Et en finissant ces paroles, il s’était élancé au milieu des brigands. Le cri féroce qui avait effrayé Antonia au Farnedo se fit entendre au même moment, et mille voix horribles rugirent en le répétant. La portière était retombée derrière le missionnaire; les stores étaient baissés, les chevaux restaient immobiles, un silence de mort régnait dans la voiture, il n’arrivait plus du dehors qu’un bruit sourd qui s’éloignait de plus en plus, quand, au sifflement redoublé du fouet, les chevaux repartirent au grand galop, impatients, comme si cet avertissement avait détruit sur eux faction d’un sortilège. Ils ne s’arrêtèrent qu’en rejoignant les autres voyageurs.
« Et l’Arménien, — s’écriait depuis longtemps Antonia, demi-penchée hors de la portière; — ce généreux, ce brave homme qui s’est dévoué pour nous... Mon Dieu! mon Dieu! l’aurions-nous abandonné aux assassins? ce serait une action horrible!
— Horrible! — répéta vivement madame Alberti.
— Rassurez-vous, mes bonnes dames, — répondit le postillon, qui était descendu de son siège, et qui avait repris toute sa sécurité. — Ce moine n’a rien à craindre des assassins; ils ne peuvent rien sur lui; et, afin que vous le sachiez, c’est lui qui m’a ordonné de chasser mes chevaux quand je l’ai fait, et qui m’a rendu pour cela la force et la voix: aussi avec quelle impétuosité ils se sont élancés; l’avez-vous remarqué?
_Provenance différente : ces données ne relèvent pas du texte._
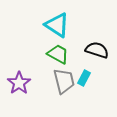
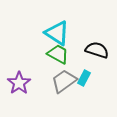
cyan triangle: moved 8 px down
gray trapezoid: rotated 112 degrees counterclockwise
Quant à lui, je l’ai vu de près, je vous jure, car les brigands me touchaient; et il s’est jeté entre eux et moi, si terrible, qu’il y en a qui sont tombés de frayeur, et que tous les autres ont pris la fuite, sans seulement retourner la tête. Une minute après, il était seul, et il était là, debout, la main levée, d’un air de commandement: va-t’en, m’a-t-il crié d’une voix si imposante, que mon sang se serait figé dans mes veines s’il avait annoncé de la colère; mais c’était une voix protectrice, la voix dont il parle ordinairement aux matelots...
— Aux matelots? — dit madame Alberti... — Tu connais donc cet Arménien?
— Si je le connais? — reprit le postillon; — ne s’est-il pas nommé lui-même, quand il a crié: par saint Nicolas de Raguse! Quel est le saint qui éprouve les voyageurs et les récompense? et quel autre saint disperse d’un mot, d’un geste, d’un regard, une armée de bandits, qui ont le glaive à la main, la rage dans le cœur, et qui cherchent du danger, de l’or et du sang?... je vous le demande. »
Le postillon se tut en regardant le ciel, qui parut traversé d’une lueur subite. Le canon grondait à Duino.